That doesn't mean, of course, that you're not getting a cut in interest rates – just that your weekly or fortnightly (or monthly, but don't pay monthly, it will cost you more in the long run, as explained below) repayments stay the same.
That's smart because automatically you're paying an extra $45-$60 (or whatever it equates to on your mortgage) a month, which will see you get out of the debt-jail sooner.
And with house prices stagnant or falling, the one smart way to make money out of your property is pay it off more quickly and reduce the overall cost of acquiring it.
It has, of course, always been the best way to do things. Ask any pre-baby boomer and they will tell you that.
But in the heady debt-fuelled days of recent past it seemed too easy that you could buy a place, sit it out, burn up the redraw facility on the loan on cars, clothes and overseas holidays, and still double your money in a decade.

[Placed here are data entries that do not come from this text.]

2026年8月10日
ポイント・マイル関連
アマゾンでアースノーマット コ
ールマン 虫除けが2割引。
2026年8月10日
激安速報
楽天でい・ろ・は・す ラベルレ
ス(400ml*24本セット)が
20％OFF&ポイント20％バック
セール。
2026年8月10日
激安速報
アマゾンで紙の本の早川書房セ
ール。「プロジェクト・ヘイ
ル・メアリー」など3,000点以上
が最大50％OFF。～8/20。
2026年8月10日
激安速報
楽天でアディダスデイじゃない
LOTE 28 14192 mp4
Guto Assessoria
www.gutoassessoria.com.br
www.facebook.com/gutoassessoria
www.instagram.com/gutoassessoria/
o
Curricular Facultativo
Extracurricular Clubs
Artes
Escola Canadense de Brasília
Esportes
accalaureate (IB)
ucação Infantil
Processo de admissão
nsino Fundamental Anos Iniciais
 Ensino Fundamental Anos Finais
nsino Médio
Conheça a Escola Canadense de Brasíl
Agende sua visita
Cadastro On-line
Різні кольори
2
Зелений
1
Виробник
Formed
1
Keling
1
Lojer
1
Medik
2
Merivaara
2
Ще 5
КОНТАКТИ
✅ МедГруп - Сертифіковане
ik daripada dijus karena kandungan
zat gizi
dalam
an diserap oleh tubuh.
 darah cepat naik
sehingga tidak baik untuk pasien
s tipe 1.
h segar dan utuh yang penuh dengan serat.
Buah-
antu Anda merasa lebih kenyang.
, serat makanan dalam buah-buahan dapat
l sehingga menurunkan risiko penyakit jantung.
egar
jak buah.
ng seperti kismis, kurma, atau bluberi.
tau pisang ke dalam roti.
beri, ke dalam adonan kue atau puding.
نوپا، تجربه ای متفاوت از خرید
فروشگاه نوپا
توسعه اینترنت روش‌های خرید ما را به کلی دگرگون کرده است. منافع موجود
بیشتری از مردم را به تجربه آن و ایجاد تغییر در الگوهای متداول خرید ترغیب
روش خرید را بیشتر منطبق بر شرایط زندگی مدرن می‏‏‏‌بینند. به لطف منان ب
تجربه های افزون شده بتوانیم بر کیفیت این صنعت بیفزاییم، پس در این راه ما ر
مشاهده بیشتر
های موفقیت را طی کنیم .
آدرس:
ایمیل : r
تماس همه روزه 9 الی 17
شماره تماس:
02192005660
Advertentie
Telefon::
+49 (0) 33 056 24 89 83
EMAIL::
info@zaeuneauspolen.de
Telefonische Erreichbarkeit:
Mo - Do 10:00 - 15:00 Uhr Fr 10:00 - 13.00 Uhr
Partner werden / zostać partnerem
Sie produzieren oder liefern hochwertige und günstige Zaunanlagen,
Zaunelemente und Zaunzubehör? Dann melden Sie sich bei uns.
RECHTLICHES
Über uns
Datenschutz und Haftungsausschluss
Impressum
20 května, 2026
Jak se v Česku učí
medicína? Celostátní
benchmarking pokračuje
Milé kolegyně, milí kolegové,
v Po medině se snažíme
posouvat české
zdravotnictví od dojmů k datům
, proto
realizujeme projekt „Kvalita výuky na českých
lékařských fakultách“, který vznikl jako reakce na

However, after such big run-ups in house prices, everything has softened and we're not likely to see similar increases in home prices anytime soon.
Not that a slowing housing market is necessarily bad – despite the general pall it throws over things. Investors may want those days to return but most people can see that steady prices are a lot healthier.
Houses, after all, are primarily for living in. There are other money-making vehicles out there that don't put the cost of basic shelter out of the average person's reach.
And the slowing housing market also – in part – took the pressure off the Reserve Bank to keep hiking rates after last year's Melbourne Cup.
When it comes to the cost of acquiring a home, you can do it the expensive way – borrowing the money (as most of us have to do), or the really, really expensive way (borrowing money and taking forever to pay it off).